▶ What you need to do
Go through the lines below. Copy those with "more".

Source data
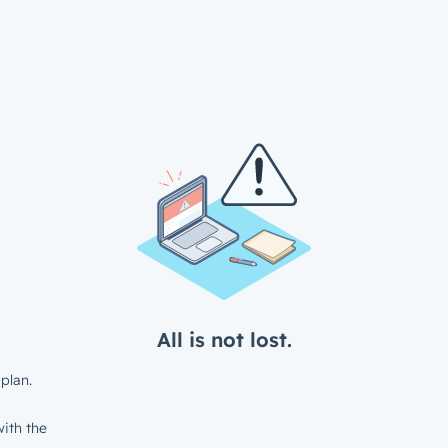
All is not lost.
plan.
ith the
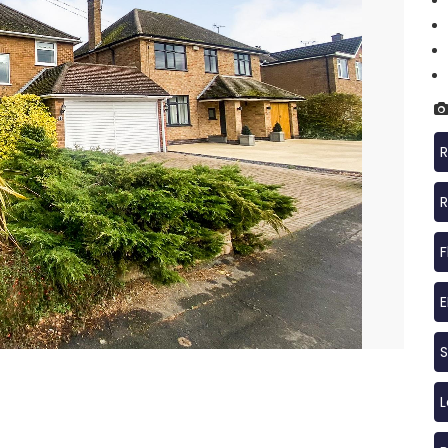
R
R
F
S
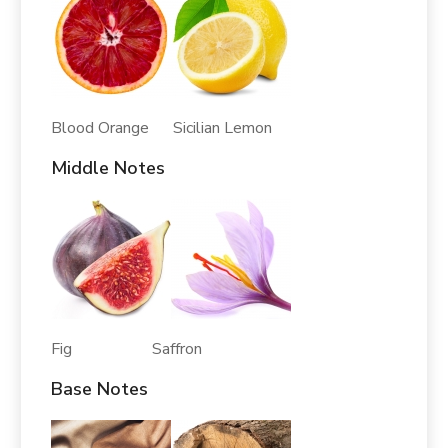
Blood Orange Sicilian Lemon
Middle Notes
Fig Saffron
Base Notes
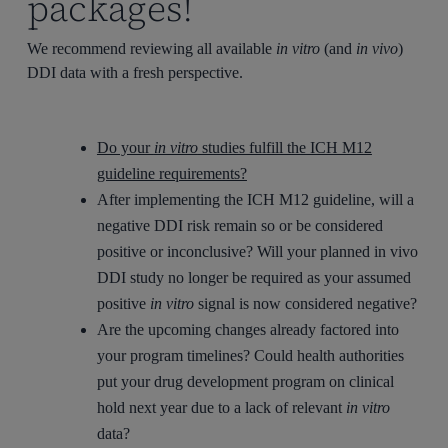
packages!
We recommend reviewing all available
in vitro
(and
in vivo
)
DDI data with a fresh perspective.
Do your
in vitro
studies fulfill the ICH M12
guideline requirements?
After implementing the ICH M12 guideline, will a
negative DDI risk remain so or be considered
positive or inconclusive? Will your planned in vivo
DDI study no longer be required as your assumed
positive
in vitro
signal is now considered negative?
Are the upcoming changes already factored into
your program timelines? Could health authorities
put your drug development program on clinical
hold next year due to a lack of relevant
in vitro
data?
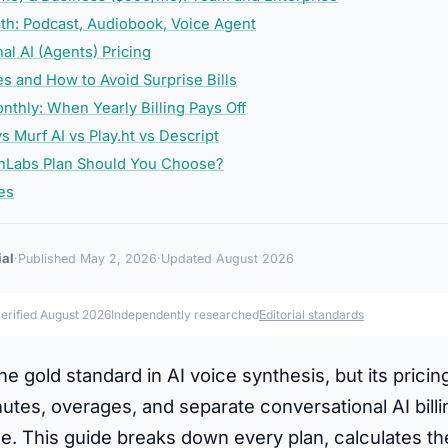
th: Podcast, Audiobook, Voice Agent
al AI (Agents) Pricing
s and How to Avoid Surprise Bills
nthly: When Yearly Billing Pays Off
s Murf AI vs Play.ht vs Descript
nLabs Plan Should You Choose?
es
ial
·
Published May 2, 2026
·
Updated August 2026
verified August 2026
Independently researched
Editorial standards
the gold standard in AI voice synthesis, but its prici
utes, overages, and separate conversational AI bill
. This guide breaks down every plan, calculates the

--

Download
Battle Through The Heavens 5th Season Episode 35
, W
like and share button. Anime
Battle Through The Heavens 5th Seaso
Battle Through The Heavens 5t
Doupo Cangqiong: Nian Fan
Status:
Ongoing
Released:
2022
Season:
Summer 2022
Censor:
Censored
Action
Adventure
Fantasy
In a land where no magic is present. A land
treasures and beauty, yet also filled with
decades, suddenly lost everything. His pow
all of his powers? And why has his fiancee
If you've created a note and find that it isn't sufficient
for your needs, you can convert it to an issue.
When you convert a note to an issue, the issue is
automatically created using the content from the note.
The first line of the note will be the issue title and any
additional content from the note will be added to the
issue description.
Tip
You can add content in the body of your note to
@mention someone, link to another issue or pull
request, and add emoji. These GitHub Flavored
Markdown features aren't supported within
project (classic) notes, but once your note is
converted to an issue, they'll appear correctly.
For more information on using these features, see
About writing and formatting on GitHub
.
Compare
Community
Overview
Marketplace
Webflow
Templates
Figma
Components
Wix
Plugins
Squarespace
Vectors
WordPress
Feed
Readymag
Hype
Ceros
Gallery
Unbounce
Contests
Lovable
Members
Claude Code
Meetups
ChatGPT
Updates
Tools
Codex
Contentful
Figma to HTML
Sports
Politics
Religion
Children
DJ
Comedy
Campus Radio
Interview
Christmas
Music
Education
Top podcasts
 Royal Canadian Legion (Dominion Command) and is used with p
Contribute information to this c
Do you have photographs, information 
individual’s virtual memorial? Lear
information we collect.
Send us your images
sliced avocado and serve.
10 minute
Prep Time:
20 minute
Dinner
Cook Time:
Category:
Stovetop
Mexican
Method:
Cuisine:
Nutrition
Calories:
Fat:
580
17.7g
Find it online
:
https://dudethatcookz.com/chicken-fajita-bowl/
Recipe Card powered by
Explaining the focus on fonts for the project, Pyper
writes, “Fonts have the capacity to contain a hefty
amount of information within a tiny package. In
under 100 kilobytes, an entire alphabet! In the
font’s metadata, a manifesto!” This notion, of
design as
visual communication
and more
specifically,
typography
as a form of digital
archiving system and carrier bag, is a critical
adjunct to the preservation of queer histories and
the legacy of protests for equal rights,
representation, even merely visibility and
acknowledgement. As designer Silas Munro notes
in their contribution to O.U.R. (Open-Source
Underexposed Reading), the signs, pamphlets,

▶ Your solution
For more information on using these features, see
and more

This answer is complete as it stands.